(Beginning of Material for the task)

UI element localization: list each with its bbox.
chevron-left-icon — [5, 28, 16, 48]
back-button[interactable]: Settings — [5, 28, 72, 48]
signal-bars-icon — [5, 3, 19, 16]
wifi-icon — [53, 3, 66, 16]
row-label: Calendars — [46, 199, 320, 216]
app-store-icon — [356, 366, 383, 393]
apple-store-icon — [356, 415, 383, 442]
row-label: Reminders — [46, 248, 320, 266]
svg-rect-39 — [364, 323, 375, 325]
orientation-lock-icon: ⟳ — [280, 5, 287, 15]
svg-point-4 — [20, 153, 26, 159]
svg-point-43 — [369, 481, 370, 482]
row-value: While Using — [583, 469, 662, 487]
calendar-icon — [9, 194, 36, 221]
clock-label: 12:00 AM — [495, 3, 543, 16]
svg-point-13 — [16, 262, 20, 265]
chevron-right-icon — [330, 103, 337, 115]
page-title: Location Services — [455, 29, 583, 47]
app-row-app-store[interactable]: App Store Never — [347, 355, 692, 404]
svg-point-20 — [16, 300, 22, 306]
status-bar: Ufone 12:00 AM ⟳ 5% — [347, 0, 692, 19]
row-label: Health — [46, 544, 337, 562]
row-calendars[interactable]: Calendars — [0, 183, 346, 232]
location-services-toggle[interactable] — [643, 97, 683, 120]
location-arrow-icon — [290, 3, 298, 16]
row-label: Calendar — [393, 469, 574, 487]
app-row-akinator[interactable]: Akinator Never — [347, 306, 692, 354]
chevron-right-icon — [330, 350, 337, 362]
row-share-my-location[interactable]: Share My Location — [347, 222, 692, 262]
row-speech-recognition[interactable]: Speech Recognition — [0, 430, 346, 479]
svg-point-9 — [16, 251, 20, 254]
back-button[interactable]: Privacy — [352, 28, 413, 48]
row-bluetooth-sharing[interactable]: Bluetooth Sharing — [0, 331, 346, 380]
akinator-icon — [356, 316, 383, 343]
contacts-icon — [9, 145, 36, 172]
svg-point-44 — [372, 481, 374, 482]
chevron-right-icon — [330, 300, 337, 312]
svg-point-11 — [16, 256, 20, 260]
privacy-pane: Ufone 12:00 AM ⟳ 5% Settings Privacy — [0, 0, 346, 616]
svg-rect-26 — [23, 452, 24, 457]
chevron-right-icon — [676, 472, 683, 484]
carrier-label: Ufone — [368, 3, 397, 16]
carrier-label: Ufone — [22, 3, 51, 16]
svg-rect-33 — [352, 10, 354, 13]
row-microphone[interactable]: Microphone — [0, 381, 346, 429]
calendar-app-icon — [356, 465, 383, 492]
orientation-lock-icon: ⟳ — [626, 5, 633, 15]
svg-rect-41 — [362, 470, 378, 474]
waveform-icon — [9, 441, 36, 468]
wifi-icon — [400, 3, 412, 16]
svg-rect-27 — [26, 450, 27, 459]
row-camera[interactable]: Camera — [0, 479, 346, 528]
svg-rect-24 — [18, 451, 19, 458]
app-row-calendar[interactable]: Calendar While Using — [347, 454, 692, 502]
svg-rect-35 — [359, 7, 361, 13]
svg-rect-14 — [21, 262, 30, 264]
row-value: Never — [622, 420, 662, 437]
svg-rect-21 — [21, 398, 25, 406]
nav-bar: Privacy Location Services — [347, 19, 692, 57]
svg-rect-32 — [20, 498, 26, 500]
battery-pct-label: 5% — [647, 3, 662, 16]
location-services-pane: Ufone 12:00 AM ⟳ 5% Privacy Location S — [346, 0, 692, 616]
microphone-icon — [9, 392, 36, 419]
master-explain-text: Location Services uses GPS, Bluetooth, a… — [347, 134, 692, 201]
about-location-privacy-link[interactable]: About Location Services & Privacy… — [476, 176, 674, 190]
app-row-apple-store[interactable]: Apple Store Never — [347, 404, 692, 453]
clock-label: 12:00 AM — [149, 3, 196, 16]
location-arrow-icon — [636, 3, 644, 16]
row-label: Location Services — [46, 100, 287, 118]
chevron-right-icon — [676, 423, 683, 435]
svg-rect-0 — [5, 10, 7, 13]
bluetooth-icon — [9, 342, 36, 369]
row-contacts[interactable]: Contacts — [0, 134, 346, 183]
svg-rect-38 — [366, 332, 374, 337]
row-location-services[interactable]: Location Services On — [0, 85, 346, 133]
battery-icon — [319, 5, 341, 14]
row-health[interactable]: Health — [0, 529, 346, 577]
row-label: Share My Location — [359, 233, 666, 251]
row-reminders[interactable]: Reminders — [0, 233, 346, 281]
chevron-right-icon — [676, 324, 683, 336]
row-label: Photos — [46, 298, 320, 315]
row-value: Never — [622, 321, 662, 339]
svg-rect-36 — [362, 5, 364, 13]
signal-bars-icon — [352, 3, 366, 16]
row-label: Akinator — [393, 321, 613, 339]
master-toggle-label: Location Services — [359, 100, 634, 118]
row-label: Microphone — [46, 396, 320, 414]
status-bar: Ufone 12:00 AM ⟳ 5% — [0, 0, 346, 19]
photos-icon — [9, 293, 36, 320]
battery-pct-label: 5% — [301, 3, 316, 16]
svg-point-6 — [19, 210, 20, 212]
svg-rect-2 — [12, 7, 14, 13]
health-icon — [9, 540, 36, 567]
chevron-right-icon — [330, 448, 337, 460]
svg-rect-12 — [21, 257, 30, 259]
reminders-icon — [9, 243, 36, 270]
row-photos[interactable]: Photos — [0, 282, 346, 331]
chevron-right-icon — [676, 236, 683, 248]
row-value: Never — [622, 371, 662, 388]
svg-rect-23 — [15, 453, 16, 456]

(End of Material for the task)

» Exercise details
The full data must appear again, retyped in every detail.

» Answer section
UI element localization: list each with its bbox.
chevron-left-icon — [5, 28, 16, 48]
back-button[interactable]: Settings — [5, 28, 72, 48]
signal-bars-icon — [5, 3, 19, 16]
wifi-icon — [53, 3, 66, 16]
row-label: Calendars — [46, 199, 320, 216]
app-store-icon — [356, 366, 383, 393]
apple-store-icon — [356, 415, 383, 442]
row-label: Reminders — [46, 248, 320, 266]
svg-rect-39 — [364, 323, 375, 325]
orientation-lock-icon: ⟳ — [280, 5, 287, 15]
svg-point-4 — [20, 153, 26, 159]
svg-point-43 — [369, 481, 370, 482]
row-value: While Using — [583, 469, 662, 487]
calendar-icon — [9, 194, 36, 221]
clock-label: 12:00 AM — [495, 3, 543, 16]
svg-point-13 — [16, 262, 20, 265]
chevron-right-icon — [330, 103, 337, 115]
page-title: Location Services — [455, 29, 583, 47]
app-row-app-store[interactable]: App Store Never — [347, 355, 692, 404]
svg-point-20 — [16, 300, 22, 306]
status-bar: Ufone 12:00 AM ⟳ 5% — [347, 0, 692, 19]
row-label: Health — [46, 544, 337, 562]
row-calendars[interactable]: Calendars — [0, 183, 346, 232]
location-services-toggle[interactable] — [643, 97, 683, 120]
location-arrow-icon — [290, 3, 298, 16]
row-label: Calendar — [393, 469, 574, 487]
app-row-akinator[interactable]: Akinator Never — [347, 306, 692, 354]
chevron-right-icon — [330, 350, 337, 362]
row-share-my-location[interactable]: Share My Location — [347, 222, 692, 262]
row-speech-recognition[interactable]: Speech Recognition — [0, 430, 346, 479]
svg-point-9 — [16, 251, 20, 254]
back-button[interactable]: Privacy — [352, 28, 413, 48]
row-bluetooth-sharing[interactable]: Bluetooth Sharing — [0, 331, 346, 380]
akinator-icon — [356, 316, 383, 343]
contacts-icon — [9, 145, 36, 172]
svg-point-44 — [372, 481, 374, 482]
chevron-right-icon — [330, 300, 337, 312]
svg-point-11 — [16, 256, 20, 260]
privacy-pane: Ufone 12:00 AM ⟳ 5% Settings Privacy — [0, 0, 346, 616]
svg-rect-26 — [23, 452, 24, 457]
chevron-right-icon — [676, 472, 683, 484]
carrier-label: Ufone — [368, 3, 397, 16]
carrier-label: Ufone — [22, 3, 51, 16]
svg-rect-33 — [352, 10, 354, 13]
row-microphone[interactable]: Microphone — [0, 381, 346, 429]
calendar-app-icon — [356, 465, 383, 492]
orientation-lock-icon: ⟳ — [626, 5, 633, 15]
svg-rect-41 — [362, 470, 378, 474]
waveform-icon — [9, 441, 36, 468]
wifi-icon — [400, 3, 412, 16]
svg-rect-27 — [26, 450, 27, 459]
row-camera[interactable]: Camera — [0, 479, 346, 528]
svg-rect-24 — [18, 451, 19, 458]
app-row-calendar[interactable]: Calendar While Using — [347, 454, 692, 502]
svg-rect-35 — [359, 7, 361, 13]
svg-rect-14 — [21, 262, 30, 264]
row-value: Never — [622, 420, 662, 437]
svg-rect-21 — [21, 398, 25, 406]
nav-bar: Privacy Location Services — [347, 19, 692, 57]
svg-rect-32 — [20, 498, 26, 500]
battery-pct-label: 5% — [647, 3, 662, 16]
location-services-pane: Ufone 12:00 AM ⟳ 5% Privacy Location S — [346, 0, 692, 616]
microphone-icon — [9, 392, 36, 419]
master-explain-text: Location Services uses GPS, Bluetooth, a… — [347, 134, 692, 201]
about-location-privacy-link[interactable]: About Location Services & Privacy… — [476, 176, 674, 190]
app-row-apple-store[interactable]: Apple Store Never — [347, 404, 692, 453]
clock-label: 12:00 AM — [149, 3, 196, 16]
location-arrow-icon — [636, 3, 644, 16]
row-label: Location Services — [46, 100, 287, 118]
chevron-right-icon — [676, 423, 683, 435]
svg-rect-0 — [5, 10, 7, 13]
bluetooth-icon — [9, 342, 36, 369]
row-contacts[interactable]: Contacts — [0, 134, 346, 183]
svg-rect-38 — [366, 332, 374, 337]
row-location-services[interactable]: Location Services On — [0, 85, 346, 133]
battery-icon — [319, 5, 341, 14]
row-health[interactable]: Health — [0, 529, 346, 577]
row-label: Share My Location — [359, 233, 666, 251]
row-reminders[interactable]: Reminders — [0, 233, 346, 281]
chevron-right-icon — [676, 324, 683, 336]
row-label: Photos — [46, 298, 320, 315]
row-value: Never — [622, 321, 662, 339]
svg-rect-36 — [362, 5, 364, 13]
signal-bars-icon — [352, 3, 366, 16]
row-label: Akinator — [393, 321, 613, 339]
master-toggle-label: Location Services — [359, 100, 634, 118]
row-label: Microphone — [46, 396, 320, 414]
status-bar: Ufone 12:00 AM ⟳ 5% — [0, 0, 346, 19]
photos-icon — [9, 293, 36, 320]
battery-pct-label: 5% — [301, 3, 316, 16]
svg-point-6 — [19, 210, 20, 212]
svg-rect-2 — [12, 7, 14, 13]
health-icon — [9, 540, 36, 567]
chevron-right-icon — [330, 448, 337, 460]
svg-rect-12 — [21, 257, 30, 259]
reminders-icon — [9, 243, 36, 270]
row-photos[interactable]: Photos — [0, 282, 346, 331]
chevron-right-icon — [676, 236, 683, 248]
row-value: Never — [622, 371, 662, 388]
svg-rect-23 — [15, 453, 16, 456]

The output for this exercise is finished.